Do we ever really know what’s going on in the house next door?

IN these febrile days of international wars, covert communications and the popularity of The Traitors and its spin-offs, Hugh Whitemore’s 1983 play Pack of Lives will seem frighteningly relevant.

It has been chosen for the next Amateur Players of Sherborne production, directed by Adrian Harding and on stage at the APS Studio Theatre from 9th to 14th March. It is set in the home of the Jacksons, a pleasant middled-aged couple with a teenaged daughter. They are best friends with their neighbours, the Canadian Krogers.

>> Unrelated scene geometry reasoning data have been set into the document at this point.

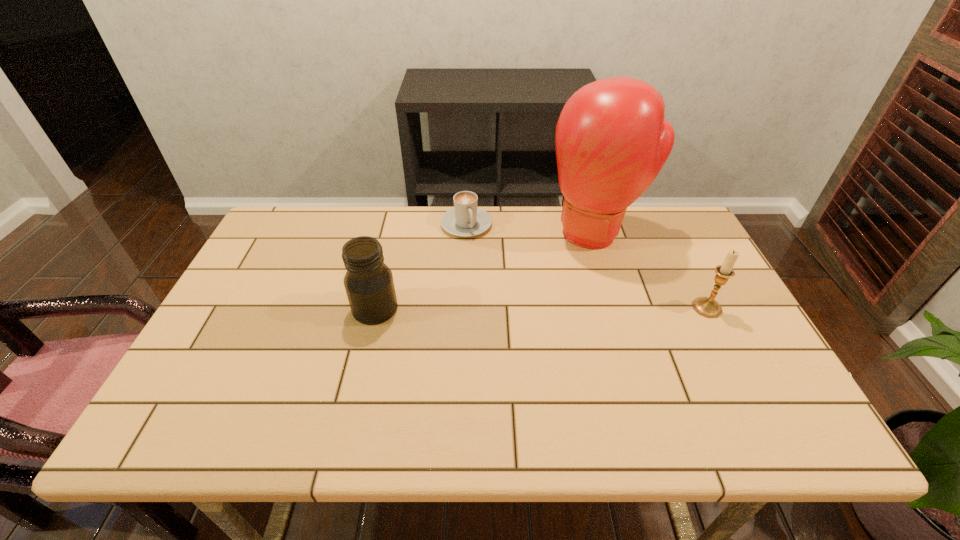 Identify the location of vacant region at the near edge of the desktop. Image resolution: width=960 pixels, height=540 pixels. (656, 382).

I want to click on free space at the left edge, so click(x=268, y=265).

At what (x,y) coordinates should I click in order to perform the action: click on vacant space at the right edge of the desktop. Please return your answer as a coordinate pair (x, y). Looking at the image, I should click on (708, 295).

At what (x,y) coordinates should I click in order to perform the action: click on vacant region at the far left corner. Please return your answer as a coordinate pair (x, y). Looking at the image, I should click on (301, 235).

The image size is (960, 540). In the image, there is a desktop. What are the coordinates of `vacant space at the far right corner` in the screenshot? It's located at (665, 232).

Image resolution: width=960 pixels, height=540 pixels. Find the location of `free spot between the boxing glove and the rightmost object`. free spot between the boxing glove and the rightmost object is located at coordinates (652, 270).

You are a GUI agent. You are given a task and a screenshot of the screen. Output one action in this format:
    pyautogui.click(x=<x>, y=<y>)
    Task: Click on the free space between the leftmost object and the shortest object
    The image size is (960, 540).
    Given the screenshot: What is the action you would take?
    pyautogui.click(x=420, y=267)

Find the location of `vacant area that lies between the second object from left to right and the jar`. vacant area that lies between the second object from left to right and the jar is located at coordinates (420, 267).

Find the location of a particular element. This screenshot has width=960, height=540. vacant region between the rightmost object and the jar is located at coordinates (541, 308).

I want to click on free space between the boxing glove and the candle holder, so click(652, 270).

Life goes happily and ordinarily on, until one day a detective from Scotland Yard knocks on the door and asks if he can use a room in the Jackson house as a base from which to observe “suspicious activity’ in their suburban street. Confused, they agree, but gradually the official demands increase until the detectives reveal that the Krogers are Soviet spies. The Jacksons are asked to help set a trap for their friends.

The play is based on the true story of a network of Soviet espionage active in 1960 known as the Portland Spy Ring, which threatened to undermine sensitive Royal Navy submarine research. Perhaps because it is Portland, it always seems more real to Dorset residents. At the heart of the play lies the dilemma facing ordinary people of whether or not personal bonds between friends should be stronger than bonds with the state.

The Sherborne cast is Sarah Webster and Peter Sangston as the Jacksons, with Hazel Parrett as their daughter Julie. Hilary Quinlan and Richard Culham play the Krogers, with Robert Brydges as Stewart, Alison Maynard-Griffin as Thelma and Samantha Elgar as Sally. Performances begin nightly at 7.30.